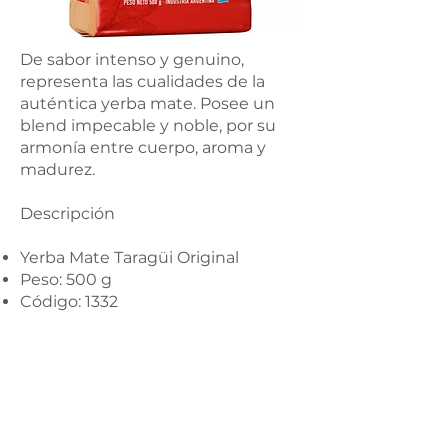
De sabor intenso y genuino,
representa las cualidades de la
auténtica yerba mate. Posee un
blend impecable y noble, por su
armonía entre cuerpo, aroma y
madurez.
Descripción
Yerba Mate Taragüi Original
Peso: 500 g
Código: 1332
PRUÉBALO AHORA EN
Tango Food Market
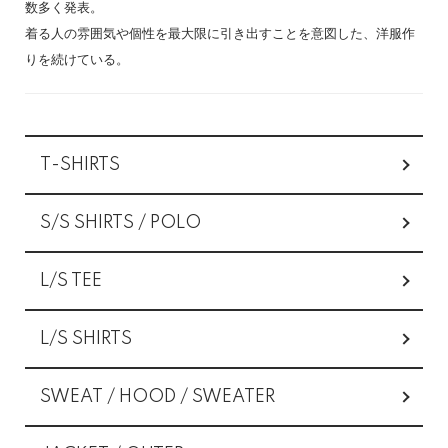
数多く発表。
着る人の雰囲気や個性を最大限に引き出すことを意図した、洋服作
りを続けている。
カテゴリー一覧
T-SHIRTS
S/S SHIRTS / POLO
L/S TEE
L/S SHIRTS
SWEAT / HOOD / SWEATER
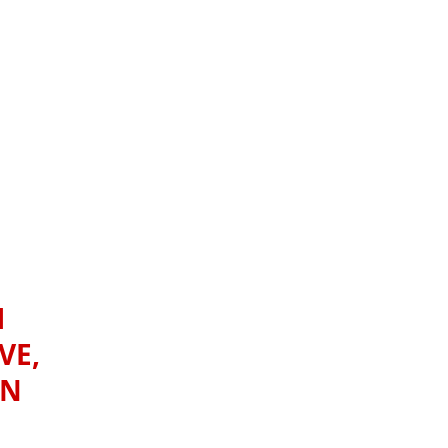
H
VE,
ON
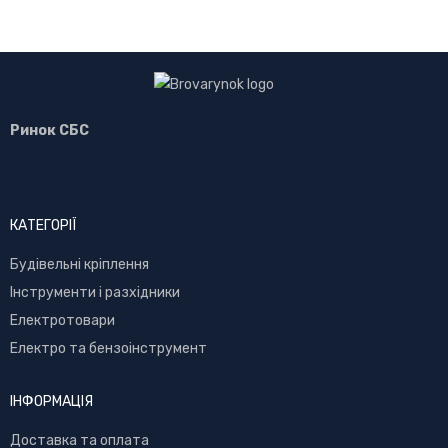
Ринок СБС
КАТЕГОРІЇ
Буд
івельні кріплення
Інструменти і разхідники
Електротовари
Електро та бензоінструмент
ІНФОРМАЦІЯ
Доставка та оплата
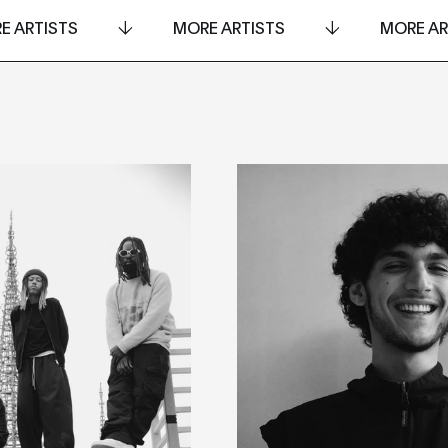
E ARTISTS
MORE ARTISTS
MORE AR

### YOUR OBJECTIVE
Please produce an exact copy of the listing, omitting the pictures.

### EXERCISE SOLUTION
De sabor intenso y genuino,
representa las cualidades de la
auténtica yerba mate. Posee un
blend impecable y noble, por su
armonía entre cuerpo, aroma y
madurez.
Descripción
Yerba Mate Taragüi Original
Peso: 500 g
Código: 1332
PRUÉBALO AHORA EN
Tango Food Market
数多く発表。
着る人の雰囲気や個性を最大限に引き出すことを意図した、洋服作
りを続けている。
カテゴリー一覧
T-SHIRTS
S/S SHIRTS / POLO
L/S TEE
L/S SHIRTS
SWEAT / HOOD / SWEATER
H
VE,
ON
Ринок СБС
КАТЕГОРІЇ
Буд
івельні кріплення
Інструменти і разхідники
Електротовари
Електро та бензоінструмент
ІНФОРМАЦІЯ
Доставка та оплата
E ARTISTS
MORE ARTISTS
MORE AR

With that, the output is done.